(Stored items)
━━━━━━━━━━━━━━━━
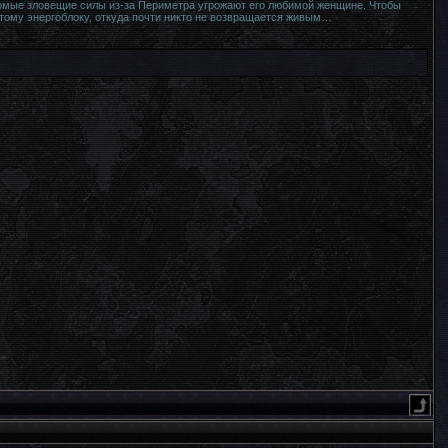
едомые зловещие силы из-за Периметра угрожают его любимой женщине. Чтобы
тому энергоблоку, откуда почти никто не возвращается живым…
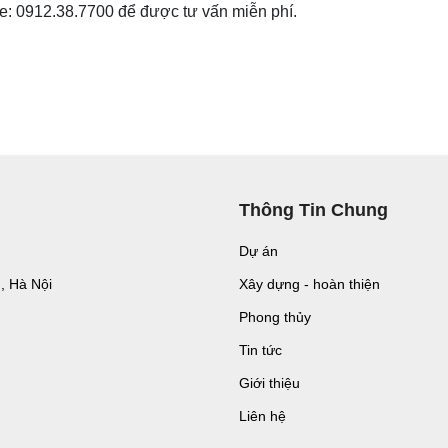
ne: 0912.38.7700 để được tư vấn miễn phí.
Thông Tin Chung
Dự án
n, Hà Nội
Xây dựng - hoàn thiện
Phong thủy
Tin tức
Giới thiệu
Liên hệ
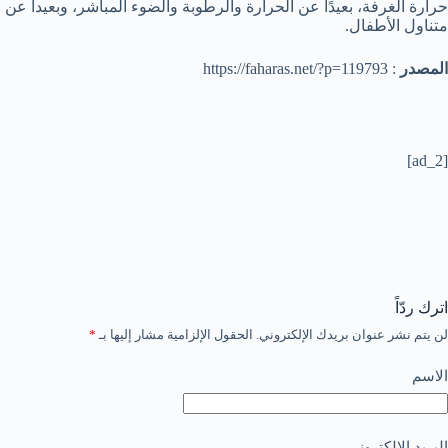
حرارة الغرفة، بعيدًا عن الحرارة والرطوبة والضوء المباشر، وبعيدا عن
متناول الأطفال.
المصدر
: https://faharas.net/?p=119793
[ad_2]
اترك ردّاً
لن يتم نشر عنوان بريدك الإلكتروني.
الحقول الإلزامية مشار إليها بـ
*
الاسم
البريد الإلكتروني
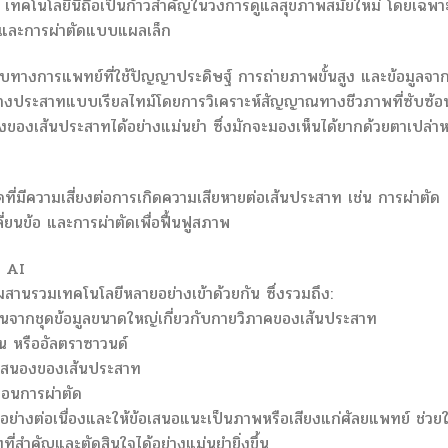
 เทคโนโลยีนี้ถือเป็นก้าวสำคัญในวงการดูแลสุขภาพสมัยใหม่ โดยเฉพา
กและการผ่าตัดแบบแผลเล็ก
บทางการแพทย์ที่ใช้ปัญญาประดิษฐ์ การถ่ายภาพขั้นสูง และข้อมูลจา
นทางประสาทแบบเรียลไทม์โดยการวิเคราะห์สัญญาณทางชีวภาพที่ซับซ้อ
งเส้นประสาทได้อย่างแม่นยำ ซึ่งมักจะมองเห็นได้ยากด้วยตาเปล่าห
ัดที่มีความเสี่ยงต่อการเกิดความเสียหายต่อเส้นประสาท เช่น การผ่าตัด
ี่ยนข้อ และการผ่าตัดเพื่อฟื้นฟูสภาพ
ย AI
านรวมเทคโนโลยีหลายอย่างเข้าด้วยกัน ซึ่งรวมถึง:
ฝึกฝนจากชุดข้อมูลขนาดใหญ่เกี่ยวกับกายวิภาคของเส้นประสาท
 หรืออัลตราซาวนด์
บสนองของเส้นประสาท
ตอนการผ่าตัด
มาอย่างต่อเนื่องและให้ข้อเสนอแนะเป็นภาพหรือเสียงแก่ศัลยแพทย์ ช่วยใ
่สำคัญและตัดสินใจได้อย่างแม่นยำยิ่งขึ้น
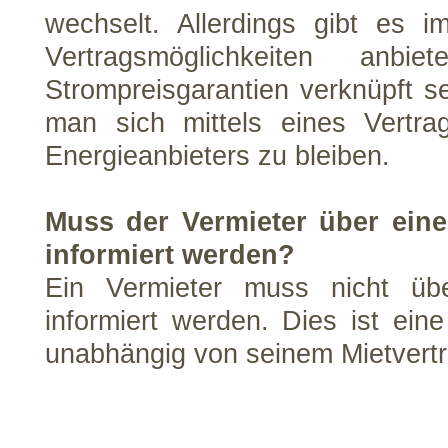
wechselt. Allerdings gibt es 
Vertragsmöglichkeiten an
Strompreisgarantien verknüpft se
man sich mittels eines Vertr
Energieanbieters zu bleiben.
Muss der Vermieter über eine
informiert werden?
Ein Vermieter muss nicht übe
informiert werden. Dies ist ein
unabhängig von seinem Mietvertr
━━━━━━━━━━━━━━━━
### TASK TO CARRY OUT
Start with the line above that contains "กและการผ่าตัดแบบแผลเล็ก" and end with the line that contains "ตอนการผ่าตัด". Write out those lines exactly, and only those.

### ANSWER BOX
กและการผ่าตัดแบบแผลเล็ก
บทางการแพทย์ที่ใช้ปัญญาประดิษฐ์ การถ่ายภาพขั้นสูง และข้อมูลจา
นทางประสาทแบบเรียลไทม์โดยการวิเคราะห์สัญญาณทางชีวภาพที่ซับซ้อ
งเส้นประสาทได้อย่างแม่นยำ ซึ่งมักจะมองเห็นได้ยากด้วยตาเปล่าห
ัดที่มีความเสี่ยงต่อการเกิดความเสียหายต่อเส้นประสาท เช่น การผ่าตัด
ี่ยนข้อ และการผ่าตัดเพื่อฟื้นฟูสภาพ
ย AI
านรวมเทคโนโลยีหลายอย่างเข้าด้วยกัน ซึ่งรวมถึง:
ฝึกฝนจากชุดข้อมูลขนาดใหญ่เกี่ยวกับกายวิภาคของเส้นประสาท
 หรืออัลตราซาวนด์
บสนองของเส้นประสาท
ตอนการผ่าตัด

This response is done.